> Exercise instructions
Whenever the word "Cuál" appears in a line of the listing, copy that line.

> Provided records

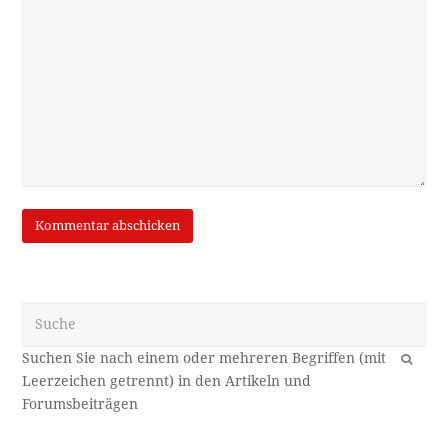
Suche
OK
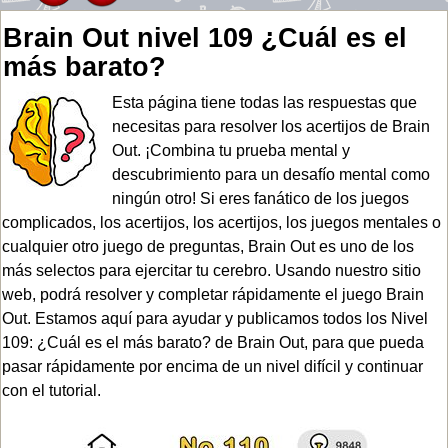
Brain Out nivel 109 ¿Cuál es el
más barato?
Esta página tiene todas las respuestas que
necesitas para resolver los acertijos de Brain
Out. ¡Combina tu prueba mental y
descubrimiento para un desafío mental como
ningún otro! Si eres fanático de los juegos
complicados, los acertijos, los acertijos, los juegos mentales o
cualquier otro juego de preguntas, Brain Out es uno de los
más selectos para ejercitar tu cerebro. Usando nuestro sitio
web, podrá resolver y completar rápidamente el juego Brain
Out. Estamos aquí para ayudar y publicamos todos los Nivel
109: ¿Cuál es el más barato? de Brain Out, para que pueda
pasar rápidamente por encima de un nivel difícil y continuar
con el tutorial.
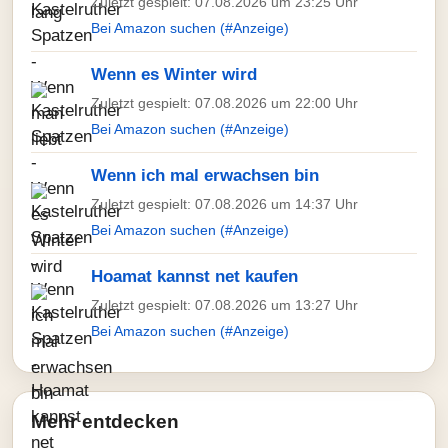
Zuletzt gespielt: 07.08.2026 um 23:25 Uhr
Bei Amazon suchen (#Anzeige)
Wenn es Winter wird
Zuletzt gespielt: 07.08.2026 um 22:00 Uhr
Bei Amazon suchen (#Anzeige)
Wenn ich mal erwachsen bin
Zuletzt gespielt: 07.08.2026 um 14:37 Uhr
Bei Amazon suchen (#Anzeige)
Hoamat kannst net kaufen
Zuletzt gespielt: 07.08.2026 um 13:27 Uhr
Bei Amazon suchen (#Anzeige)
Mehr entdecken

> Answer box
Brain Out nivel 109 ¿Cuál es el
109: ¿Cuál es el más barato? de Brain Out, para que pueda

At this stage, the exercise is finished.